Coitadas das vacas, mugidas duas vezes ao dia, de mão grossa e calosa num vai-e-vem de teta acima, teta abaixo esguichando o precioso líquido – genuíno leite de vaca, puro como nenhum outro – leite recolhido em vasilha inox; desinfectada e areada a cinza – qual celorine – que de pronto era carregada à cabeça de uma qualquer Nazaré que a horas certas estava à porta dos fregueses fornecendo o gordo alimento, ainda quente. Ainda assim, tal quentura não dispensava, nem podia, fervura para extermínio de possíveis micróbios. Leite que era sustento para pequenos e graúdos, leite que dava pronta refeição, de manhã, pela tarde ou à noite.
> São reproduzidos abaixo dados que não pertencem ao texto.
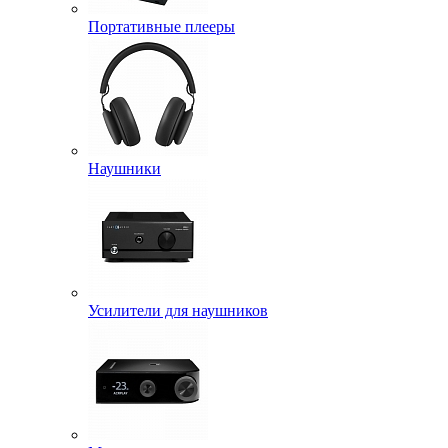
Портативные плееры
Наушники
Усилители для наушников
Qualquer bocadinho de broa ou pão, por vezes, à mistura com um pouco de café de chaleira; nutritivo aconchego estomacal.
Para além das leiteiras do porta-a-porta existiam também uns pequenos postos de recolha por onde passava a horas certas uma camioneta que recolhia o produto depositado pelos agricultores, leite que muitas vezes era o mealheiro e cofre, cujo retorno financeiro, por vezes, ia direitinho para o grémio da lavoura para pagar adubos. Isto era assim, ontem.
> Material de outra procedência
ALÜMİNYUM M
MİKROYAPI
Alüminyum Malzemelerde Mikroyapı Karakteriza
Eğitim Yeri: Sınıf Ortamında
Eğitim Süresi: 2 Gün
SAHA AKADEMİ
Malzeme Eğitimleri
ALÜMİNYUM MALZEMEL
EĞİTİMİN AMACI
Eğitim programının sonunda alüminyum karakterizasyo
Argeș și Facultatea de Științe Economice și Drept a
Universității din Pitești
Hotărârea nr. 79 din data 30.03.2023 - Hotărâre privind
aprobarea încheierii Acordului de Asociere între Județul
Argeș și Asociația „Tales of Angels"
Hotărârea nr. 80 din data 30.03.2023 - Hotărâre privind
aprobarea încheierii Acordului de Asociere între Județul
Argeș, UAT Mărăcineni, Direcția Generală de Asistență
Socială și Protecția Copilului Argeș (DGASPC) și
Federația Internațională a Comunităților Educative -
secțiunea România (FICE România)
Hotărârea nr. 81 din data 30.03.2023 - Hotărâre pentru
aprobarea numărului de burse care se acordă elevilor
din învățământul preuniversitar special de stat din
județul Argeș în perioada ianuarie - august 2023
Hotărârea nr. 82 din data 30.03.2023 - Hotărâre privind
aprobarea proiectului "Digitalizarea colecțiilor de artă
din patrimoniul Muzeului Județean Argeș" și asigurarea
Hoje tudo é diferente. Por amor ao progresso e à modernidade já não existem terras amanhadas – antes pelo contrário, tudo em pousio, uma lástima - hoje já não existem leiteiras de porta-a-porta, hoje já não existe o posto leiteiro na aldeia, nem a passagem da camioneta. Hoje nem vacas existem - nem as de trabalho, nem leiteiras - que duas vezes ao dia levavam uns apertões de amonjo – ah, e ainda havia o tempo de vacatura – vaca que se prezasse ainda dava uma vez ao ano um bezerrinho, ao qual não havia garoto que não gostasse de dar uns abraços e beijos, até. E, quando já mais crescidos – os bezerros - eram provocados com cenas de toureio, e, às vezes, saia mesmo marrada. Por fim, alguns lavradores, os mais abastados, ainda davam, estocada certeira por entre cornos fazendo cair a rês redondinha, desconjuntada, no chão e daí vinham suculentos nacos de carne que para além de um dia de festa dava farto governo familiar.
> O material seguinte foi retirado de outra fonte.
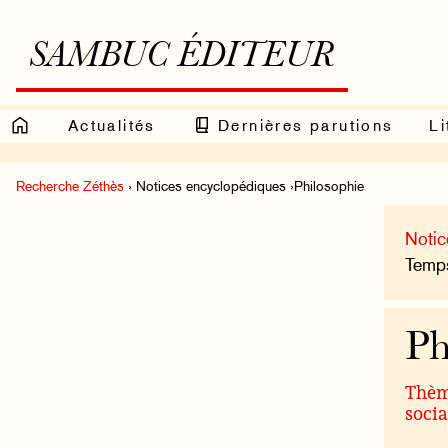
SAMBUC ÉDITEUR
Actualités
Dernières parutions
Li
Recherche Zéthès
› Notices encyclopédiques ›Philosophie
Notic
Temps
Ph
Thème
socia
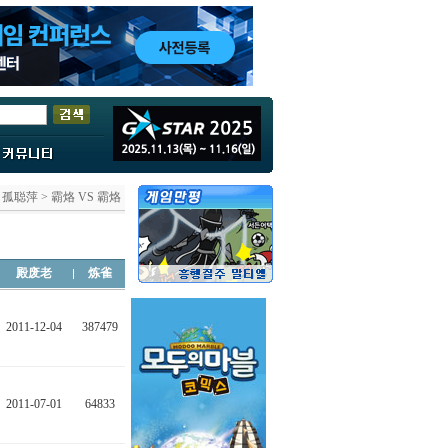
目孤聪萍 > 霸烙 VS 霸烙
殿废老
炼雀
2011-12-04
387479
2011-07-01
64833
Entretanto mudaram os tempos. Vieram novas políticas e novos políticos e políticos novos e novas teorias económicas, novos conceitos de gestão e aforro. E veio, o “é mais fácil ir ao supermercado”, é mais barato, é melhor, é mais saudável e tudo o mais que sobre a matéria se queira dizer, só não temos o mais importante; as vacas. E, não obstante ser tudo melhor, não há o essencial; o leite! E, o que há é caro – e as terras continuam em pousio - e ainda o vai ser muito mais caro, ou seja, como dizem as regras da economia, quando a procura supera a oferta, o produto sobe de preço. Mas a chatice é que também não há dinheiro.
Mas há políticos eruditos, até há um espaço económico europeu que regula tudo – e regula quem pode e não pode criar animais de leite, isto para bem de todos, quais “feitores” de promessas. Mas, o prometer é tão leve que nem alma tem. E, por tudo isso, há quem nem pinga de leite tenha; há fome. E, para concluir diríamos que; foram-se as vacas, as pequenas e as grandes, foram-se os agricultores, os pequenos e os grandes e vieram uns, seja perdoado o vernaculismo, vieram uns vacões. A teta secou, e para eles, para esses eruditos, também vai secar; pela certa!